I don’t have any idea why (see above), but my to-be-read pile has basically not budged one micron since lockdown began. Ditto with writing fiction, for the most part.
Oh, I’ve been working, still. I’ve been freelancing at about the same pace I was before. I’ve read for work; done some copyedits that I was contracted to do. I’ve written nonfiction: articles and columns and also been working on some other … let’s call them projects. (Mostly homebrew game stuff no one will ever see.)
But when it comes time to actually put digital quill to page and write a story that I don’t already owe to anyone? It just hasn’t been there. Normally, that’s the horror of the writer, right? That we’ll wake up one day and it’ll just be gone. We won’t be able to do it anymore. There won’t be any stories there.

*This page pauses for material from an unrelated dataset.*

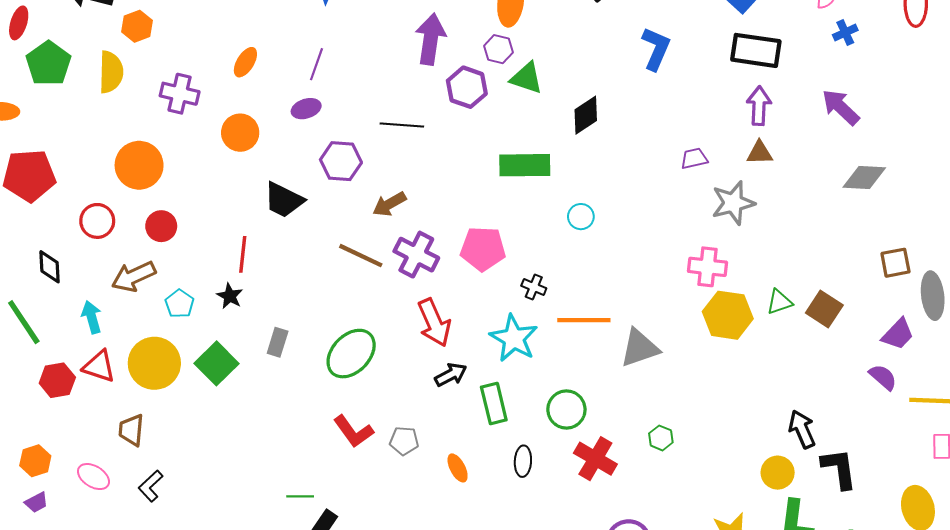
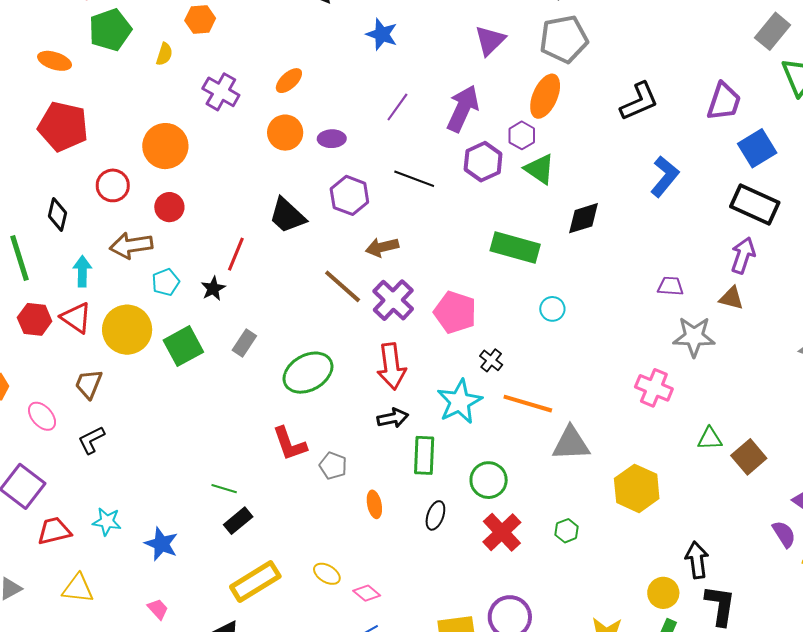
purple line: (316, 64) -> (397, 107), moved
yellow semicircle: (111, 72) -> (164, 54), size x0.6
orange circle: (240, 133) -> (285, 133), moved
yellow hexagon: (728, 315) -> (637, 488), moved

Yet, for whatever reason, I’m not too scared this time. This doesn’t feel like the end; it doesn’t really even feel like a dry spell. It just feels like the end of a long day of work, when you’re not feeling up to even watching a movie or anything more than staring at whatever happens to be on the TV at the moment.
So far, I’m okay with letting it just be that. With letting what I have to do to keep the lights burning and food on the table be enough. With my recent spate of dungeon crawl board games and D&D reading being what I do to keep out the dark, for the time being.
So far, so good.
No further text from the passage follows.